> **PROBLEM REQUIREMENTS**: Where does the string "используем" appear in the records? Copy every line that contains it.

[Saved entries]
◆ ◆ ◆ ◆

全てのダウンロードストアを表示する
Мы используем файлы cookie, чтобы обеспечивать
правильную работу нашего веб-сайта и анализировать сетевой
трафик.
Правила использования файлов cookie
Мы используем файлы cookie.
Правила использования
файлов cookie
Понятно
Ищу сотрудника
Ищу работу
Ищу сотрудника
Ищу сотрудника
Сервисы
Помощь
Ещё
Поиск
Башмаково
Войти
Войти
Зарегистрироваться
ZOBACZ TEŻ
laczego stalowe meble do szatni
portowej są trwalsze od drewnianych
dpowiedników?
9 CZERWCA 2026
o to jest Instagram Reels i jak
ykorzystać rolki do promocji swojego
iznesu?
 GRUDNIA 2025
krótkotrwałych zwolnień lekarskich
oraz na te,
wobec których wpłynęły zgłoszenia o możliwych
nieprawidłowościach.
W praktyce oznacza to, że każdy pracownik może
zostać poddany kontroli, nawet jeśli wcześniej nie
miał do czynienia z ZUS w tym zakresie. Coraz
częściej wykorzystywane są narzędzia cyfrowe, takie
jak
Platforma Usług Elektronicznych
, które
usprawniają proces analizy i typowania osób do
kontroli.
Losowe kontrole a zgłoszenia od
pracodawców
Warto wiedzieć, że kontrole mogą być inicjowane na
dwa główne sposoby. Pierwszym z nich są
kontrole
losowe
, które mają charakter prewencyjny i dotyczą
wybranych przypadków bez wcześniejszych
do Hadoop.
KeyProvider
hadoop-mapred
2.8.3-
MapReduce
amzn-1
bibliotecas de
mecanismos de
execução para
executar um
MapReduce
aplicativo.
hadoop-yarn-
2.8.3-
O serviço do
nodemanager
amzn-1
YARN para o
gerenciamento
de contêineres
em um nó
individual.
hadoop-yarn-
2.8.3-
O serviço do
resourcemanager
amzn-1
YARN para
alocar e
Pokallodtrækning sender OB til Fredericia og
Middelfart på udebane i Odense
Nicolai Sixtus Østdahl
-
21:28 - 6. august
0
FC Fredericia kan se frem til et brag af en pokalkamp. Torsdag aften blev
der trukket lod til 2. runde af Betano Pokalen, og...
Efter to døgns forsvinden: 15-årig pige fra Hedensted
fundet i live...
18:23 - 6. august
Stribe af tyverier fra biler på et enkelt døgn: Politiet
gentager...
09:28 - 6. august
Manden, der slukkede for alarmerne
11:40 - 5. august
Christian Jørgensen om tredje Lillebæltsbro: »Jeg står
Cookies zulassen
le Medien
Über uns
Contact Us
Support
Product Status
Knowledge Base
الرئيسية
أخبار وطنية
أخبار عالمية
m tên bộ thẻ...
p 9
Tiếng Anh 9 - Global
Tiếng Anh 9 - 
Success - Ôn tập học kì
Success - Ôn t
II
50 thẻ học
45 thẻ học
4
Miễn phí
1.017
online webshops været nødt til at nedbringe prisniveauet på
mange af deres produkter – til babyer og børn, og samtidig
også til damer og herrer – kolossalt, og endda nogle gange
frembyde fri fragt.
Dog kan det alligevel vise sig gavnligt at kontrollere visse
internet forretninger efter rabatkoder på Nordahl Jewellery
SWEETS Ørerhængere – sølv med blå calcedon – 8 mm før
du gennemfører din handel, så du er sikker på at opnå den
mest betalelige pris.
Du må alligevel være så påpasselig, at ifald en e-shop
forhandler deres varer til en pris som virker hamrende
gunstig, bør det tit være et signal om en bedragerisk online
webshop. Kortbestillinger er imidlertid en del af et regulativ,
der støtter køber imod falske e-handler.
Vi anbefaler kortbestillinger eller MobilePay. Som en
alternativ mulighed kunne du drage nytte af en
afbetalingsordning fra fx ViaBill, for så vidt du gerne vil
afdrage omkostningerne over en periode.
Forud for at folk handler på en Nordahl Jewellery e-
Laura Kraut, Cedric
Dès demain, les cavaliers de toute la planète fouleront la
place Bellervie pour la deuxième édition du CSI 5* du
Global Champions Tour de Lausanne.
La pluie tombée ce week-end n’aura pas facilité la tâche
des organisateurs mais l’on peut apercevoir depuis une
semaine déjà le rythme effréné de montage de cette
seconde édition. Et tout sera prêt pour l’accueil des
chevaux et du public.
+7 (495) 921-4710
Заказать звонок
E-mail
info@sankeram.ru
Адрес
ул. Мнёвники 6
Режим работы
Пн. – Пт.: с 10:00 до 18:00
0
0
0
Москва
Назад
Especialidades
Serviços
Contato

◆ ◆ ◆ ◆

> **THE ANSWER**:
Мы используем файлы cookie, чтобы обеспечивать
Мы используем файлы cookie.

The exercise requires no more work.